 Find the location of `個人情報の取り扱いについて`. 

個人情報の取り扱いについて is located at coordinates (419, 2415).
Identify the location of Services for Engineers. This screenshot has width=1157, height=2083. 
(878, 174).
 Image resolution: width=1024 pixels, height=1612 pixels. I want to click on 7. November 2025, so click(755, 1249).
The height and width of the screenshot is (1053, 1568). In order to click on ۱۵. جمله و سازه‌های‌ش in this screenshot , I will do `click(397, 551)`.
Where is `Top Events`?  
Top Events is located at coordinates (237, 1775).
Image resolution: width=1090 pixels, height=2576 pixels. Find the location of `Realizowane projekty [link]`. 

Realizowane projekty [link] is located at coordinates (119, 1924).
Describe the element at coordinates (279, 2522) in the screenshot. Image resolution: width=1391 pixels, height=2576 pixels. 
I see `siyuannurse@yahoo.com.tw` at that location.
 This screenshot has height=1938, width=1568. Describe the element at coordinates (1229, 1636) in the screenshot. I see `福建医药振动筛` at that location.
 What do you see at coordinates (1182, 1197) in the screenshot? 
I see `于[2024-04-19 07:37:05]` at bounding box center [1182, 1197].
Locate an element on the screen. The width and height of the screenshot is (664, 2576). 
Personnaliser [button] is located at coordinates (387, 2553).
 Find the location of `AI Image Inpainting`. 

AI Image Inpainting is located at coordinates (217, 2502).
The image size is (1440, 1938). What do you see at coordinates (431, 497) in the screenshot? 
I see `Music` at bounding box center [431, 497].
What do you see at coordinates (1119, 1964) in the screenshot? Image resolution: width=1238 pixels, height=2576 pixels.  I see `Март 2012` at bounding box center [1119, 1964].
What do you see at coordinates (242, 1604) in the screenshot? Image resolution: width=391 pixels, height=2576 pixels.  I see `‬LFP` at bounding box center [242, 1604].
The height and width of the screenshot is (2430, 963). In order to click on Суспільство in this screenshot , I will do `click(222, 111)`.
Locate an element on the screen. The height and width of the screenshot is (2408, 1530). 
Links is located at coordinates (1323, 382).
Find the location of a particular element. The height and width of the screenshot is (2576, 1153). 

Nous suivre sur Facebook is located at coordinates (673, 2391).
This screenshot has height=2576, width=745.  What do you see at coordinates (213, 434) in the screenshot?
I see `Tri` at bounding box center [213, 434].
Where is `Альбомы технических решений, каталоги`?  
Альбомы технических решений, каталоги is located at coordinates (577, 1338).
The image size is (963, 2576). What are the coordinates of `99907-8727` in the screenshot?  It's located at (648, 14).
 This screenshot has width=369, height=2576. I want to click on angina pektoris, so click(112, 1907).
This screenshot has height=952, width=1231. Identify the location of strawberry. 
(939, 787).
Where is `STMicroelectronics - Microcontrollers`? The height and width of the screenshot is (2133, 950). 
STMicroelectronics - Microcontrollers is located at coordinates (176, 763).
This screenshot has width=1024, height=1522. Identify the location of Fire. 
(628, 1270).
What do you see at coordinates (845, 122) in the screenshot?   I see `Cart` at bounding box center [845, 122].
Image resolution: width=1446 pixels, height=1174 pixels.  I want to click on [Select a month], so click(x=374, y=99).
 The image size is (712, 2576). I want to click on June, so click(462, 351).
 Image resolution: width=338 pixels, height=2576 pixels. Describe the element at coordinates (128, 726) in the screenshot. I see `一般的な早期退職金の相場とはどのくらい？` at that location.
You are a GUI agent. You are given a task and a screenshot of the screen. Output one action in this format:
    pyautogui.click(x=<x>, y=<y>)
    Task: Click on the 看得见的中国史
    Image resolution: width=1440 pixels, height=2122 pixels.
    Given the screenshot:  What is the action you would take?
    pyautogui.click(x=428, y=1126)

[Task statement]
Reproduce the material above, every line of it, exactly.

[Answer to this exercise]
 Find the location of `個人情報の取り扱いについて`. 

個人情報の取り扱いについて is located at coordinates (419, 2415).
Identify the location of Services for Engineers. This screenshot has width=1157, height=2083. 
(878, 174).
 Image resolution: width=1024 pixels, height=1612 pixels. I want to click on 7. November 2025, so click(755, 1249).
The height and width of the screenshot is (1053, 1568). In order to click on ۱۵. جمله و سازه‌های‌ش in this screenshot , I will do `click(397, 551)`.
Where is `Top Events`?  
Top Events is located at coordinates (237, 1775).
Image resolution: width=1090 pixels, height=2576 pixels. Find the location of `Realizowane projekty [link]`. 

Realizowane projekty [link] is located at coordinates (119, 1924).
Describe the element at coordinates (279, 2522) in the screenshot. Image resolution: width=1391 pixels, height=2576 pixels. 
I see `siyuannurse@yahoo.com.tw` at that location.
 This screenshot has height=1938, width=1568. Describe the element at coordinates (1229, 1636) in the screenshot. I see `福建医药振动筛` at that location.
 What do you see at coordinates (1182, 1197) in the screenshot? 
I see `于[2024-04-19 07:37:05]` at bounding box center [1182, 1197].
Locate an element on the screen. The width and height of the screenshot is (664, 2576). 
Personnaliser [button] is located at coordinates (387, 2553).
 Find the location of `AI Image Inpainting`. 

AI Image Inpainting is located at coordinates (217, 2502).
The image size is (1440, 1938). What do you see at coordinates (431, 497) in the screenshot? 
I see `Music` at bounding box center [431, 497].
What do you see at coordinates (1119, 1964) in the screenshot? Image resolution: width=1238 pixels, height=2576 pixels.  I see `Март 2012` at bounding box center [1119, 1964].
What do you see at coordinates (242, 1604) in the screenshot? Image resolution: width=391 pixels, height=2576 pixels.  I see `‬LFP` at bounding box center [242, 1604].
The height and width of the screenshot is (2430, 963). In order to click on Суспільство in this screenshot , I will do `click(222, 111)`.
Locate an element on the screen. The height and width of the screenshot is (2408, 1530). 
Links is located at coordinates (1323, 382).
Find the location of a particular element. The height and width of the screenshot is (2576, 1153). 

Nous suivre sur Facebook is located at coordinates (673, 2391).
This screenshot has height=2576, width=745.  What do you see at coordinates (213, 434) in the screenshot?
I see `Tri` at bounding box center [213, 434].
Where is `Альбомы технических решений, каталоги`?  
Альбомы технических решений, каталоги is located at coordinates (577, 1338).
The image size is (963, 2576). What are the coordinates of `99907-8727` in the screenshot?  It's located at (648, 14).
 This screenshot has width=369, height=2576. I want to click on angina pektoris, so click(112, 1907).
This screenshot has height=952, width=1231. Identify the location of strawberry. 
(939, 787).
Where is `STMicroelectronics - Microcontrollers`? The height and width of the screenshot is (2133, 950). 
STMicroelectronics - Microcontrollers is located at coordinates (176, 763).
This screenshot has width=1024, height=1522. Identify the location of Fire. 
(628, 1270).
What do you see at coordinates (845, 122) in the screenshot?   I see `Cart` at bounding box center [845, 122].
Image resolution: width=1446 pixels, height=1174 pixels.  I want to click on [Select a month], so click(x=374, y=99).
 The image size is (712, 2576). I want to click on June, so click(462, 351).
 Image resolution: width=338 pixels, height=2576 pixels. Describe the element at coordinates (128, 726) in the screenshot. I see `一般的な早期退職金の相場とはどのくらい？` at that location.
You are a GUI agent. You are given a task and a screenshot of the screen. Output one action in this format:
    pyautogui.click(x=<x>, y=<y>)
    Task: Click on the 看得见的中国史
    Image resolution: width=1440 pixels, height=2122 pixels.
    Given the screenshot:  What is the action you would take?
    pyautogui.click(x=428, y=1126)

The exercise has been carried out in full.